Not only does the CISC give fewer instructions, it also requires less logic circuitry. As a result, an Alpha AXP processor can run at higher speeds than an Intel. This does not make the Alpha AXP intrinsically faster! Take our example. I simply tell you to open the window, and you do it. However, giving you each instruction individually takes more time. One significant difference is that when the PentiumPro just broke the 200Mhz barrier, the Alphas were more than twice that.

Even if the increase in clock speed is not considered, the design of the Alpha AXP enables it to do more work per cycle. Several issues were addressed to help eliminate any aspect of the processor that would hinder multiple instruction issues. For example, there are no branch delay or skip instructions. As a result of its design, the Alpha AXP (as of this writing) can get up to 10 new instructions per cycle.

In addition, the Alpha AXP was designed to run with multiple processors, though that’s not to say that it can’t run as a single processor. The Alpha AXP was designed with several instructions that simplify adding multiple processors. Unlike other processors, this functionality was designed from the beginning and didn’t have to be built onto an existing system.

One advantage of Alpha AXP is that it doesn’t have a lot of baggage to carry around. The Intel 80×86 family is based on the 8086 and is completely backward-compatible. If you have an 8086 program, it will run on an PentiumPro. The Alpha AXP was developed with a full 64-bit architecture, although it has a few 32-bit operations for backward compatibility.

Part of the 64-bit architecture is the Alphas 64-bit virtual address space. All values (registers, addresses, integers, etc.) are operated on as full 64-bit quantities. Unlike with the Intel processors, there are no segmented addresses. In some cases, the operating system may restrict the number of bits that is used to translate the virtual address; however, at least 43 bits are used.

Like the Intel, Alphas memory protection is done on a per-page basis. The design of the paging mechanism in Intel specifies a 4KiB page, but the Alpha AXP can have 8KiB, 16KiB, 32KiB, or even 64KiB pages. In addition, the Alpha AXP also uses many-to-one page mapping, as does the Intel, so that multiple processors can have a virtual memory address that references the same page in physical memory.

The Alpha AXP architecture is a 64-bit load/store RISC architecture designed with speed in mind. All registers are 64 bits in length; 32 integer registers and 32 floating point registers. Integer register 31 and floating point register 31 are used for null operations. A read from them generates a zero value and a write to them has no effect. All instructions are 32 bits long and memory operations are either reads or writes. The architecture allows different implementations so long as the implementations follow the architecture.
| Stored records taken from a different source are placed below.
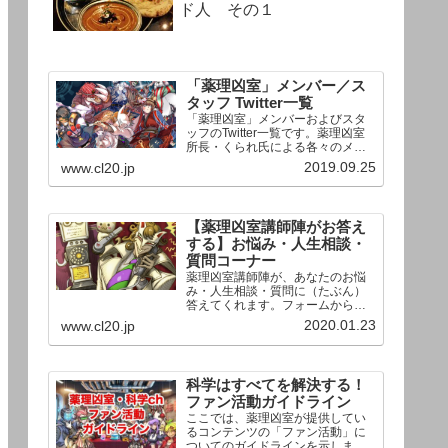
ド人 その１
「薬理凶室」メンバー／ス
タッフ Twitter一覧
「薬理凶室」メンバーおよびスタ
ッフのTwitter一覧です。薬理凶室
所長・くられ氏による各々のメン
バーの一言紹介付き。Twitterへの
2019.09.25
www.cl20.jp
リンクの下にあるフォローボタン
を押すとそのままフォローできま
す。
【薬理凶室講師陣がお答え
する】お悩み・人生相談・
質問コーナー
薬理凶室講師陣が、あなたのお悩
み・人生相談・質問に（たぶん）
答えてくれます。フォームからお
送りいただいた相談は、順次、動
2020.01.23
www.cl20.jp
画として公開される予定（時期未
定）！ どうぞお気軽にご質問く
ださい。
科学はすべてを解決する！
ファン活動ガイドライン
ここでは、薬理凶室が提供してい
るコンテンツの「ファン活動」に
ついてのガイドラインを示しま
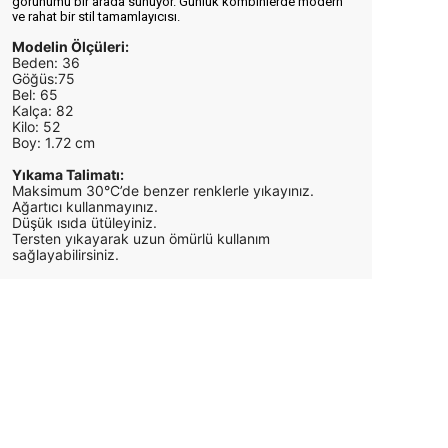
görünümü bir arada sunuyor. Günlük kombinlerde modern
ve rahat bir stil tamamlayıcısı.
Modelin Ölçüleri:
Beden: 36
Göğüs:75
Bel: 65
Kalça: 82
Kilo: 52
Boy: 1.72 cm
Yıkama Talimatı:
Maksimum 30°C’de benzer renklerle yıkayınız.
Ağartıcı kullanmayınız.
Düşük ısıda ütüleyiniz.
Tersten yıkayarak uzun ömürlü kullanım
sağlayabilirsiniz.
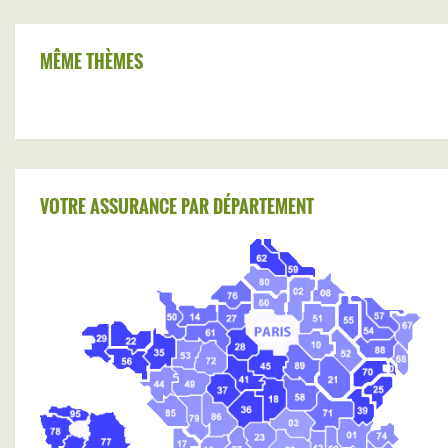
MÊME THÈMES
VOTRE ASSURANCE PAR DÉPARTEMENT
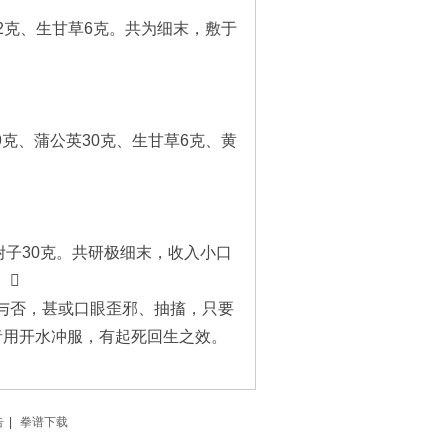
2克、生甘草6克。共为细末，敷于
克、蒲公英30克、生甘草6克、黄
子30克。共研极细末，收入小口
。
否，甚或口眼歪邪、抽搐，只要
者用开水冲服，有起死回生之效。
告
|
拳谱下载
There are no instructions that operate directly on values stored in memory; all data manipulation is done between registers. So, if you want to increment a counter in memory, you first read it into a register, then modify it and write it out. The instructions only interact with each other by one instruction writing to a register or memory location and another register reading that register or memory location. One interesting feature of Alpha AXP is that there are instructions that can generate flags, such as testing if two registers are equal, the result is not stored in a processor status register, but is instead stored in a third register. This may seem strange at first, but removing this dependency from a status register means that it is much easier to build a CPU which can issue multiple instructions every cycle. Instructions on unrelated registers do not have to wait for each other to execute as they would if there were a single status register. The lack of direct operations on memory and the large number of registers also help issue multiple instructions.

The Alpha AXP architecture uses a set of subroutines, called privileged architecture library code (PALcode). PALcode is specific to the operating system, the CPU implementation of the Alpha AXP architecture and to the system hardware. These subroutines provide operating system primitives for context switching, interrupts, exceptions and memory management. These subroutines can be invoked by hardware or by CALL_PAL instructions. PALcode is written in standard Alpha AXP assembler with some implementation specific extensions to provide direct access to low level hardware functions, for example internal processor registers. PALcode is executed in PALmode, a privileged mode that stops some system events happening and allows the PALcode complete control of the physical system hardware.